### Required action
Reproduce word for word every line from the one containing "Feriehus i Bologna" to the final line of the data below; omit the pictures.

### Records to use
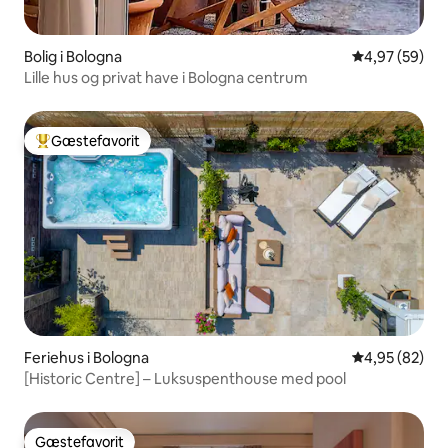
Bolig i Bologna
4,97 ud af 5 
4,97 (59)
Lille hus og privat have i Bologna centrum
Gæstefavorit
Bedste gæstefavorit
Feriehus i Bologna
4,95 ud af 5 
4,95 (82)
[Historic Centre] – Luksuspenthouse med pool
Gæstefavorit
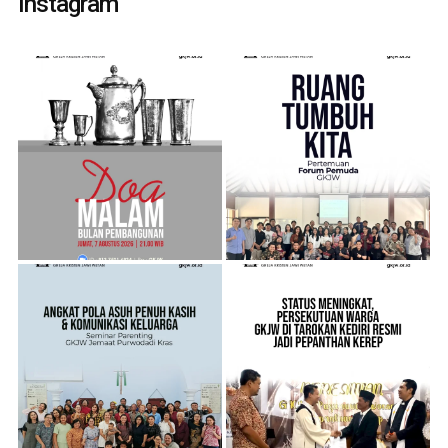
Instagram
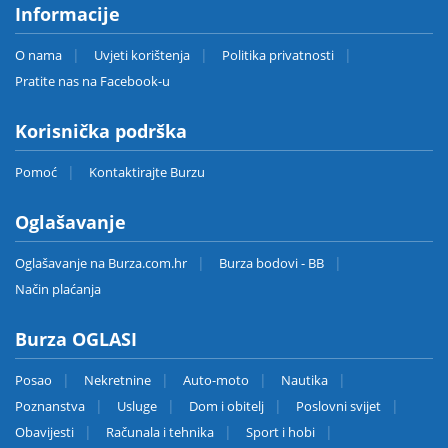
Informacije
O nama
Uvjeti korištenja
Politika privatnosti
Pratite nas na Facebook-u
Korisnička podrška
Pomoć
Kontaktirajte Burzu
Oglašavanje
Oglašavanje na Burza.com.hr
Burza bodovi - BB
Način plaćanja
Burza OGLASI
Posao
Nekretnine
Auto-moto
Nautika
Poznanstva
Usluge
Dom i obitelj
Poslovni svijet
Obavijesti
Računala i tehnika
Sport i hobi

### Completed exercise
Feriehus i Bologna
4,95 ud af 5 
4,95 (82)
[Historic Centre] – Luksuspenthouse med pool
Gæstefavorit
Instagram
Informacije
O nama
Uvjeti korištenja
Politika privatnosti
Pratite nas na Facebook-u
Korisnička podrška
Pomoć
Kontaktirajte Burzu
Oglašavanje
Oglašavanje na Burza.com.hr
Burza bodovi - BB
Način plaćanja
Burza OGLASI
Posao
Nekretnine
Auto-moto
Nautika
Poznanstva
Usluge
Dom i obitelj
Poslovni svijet
Obavijesti
Računala i tehnika
Sport i hobi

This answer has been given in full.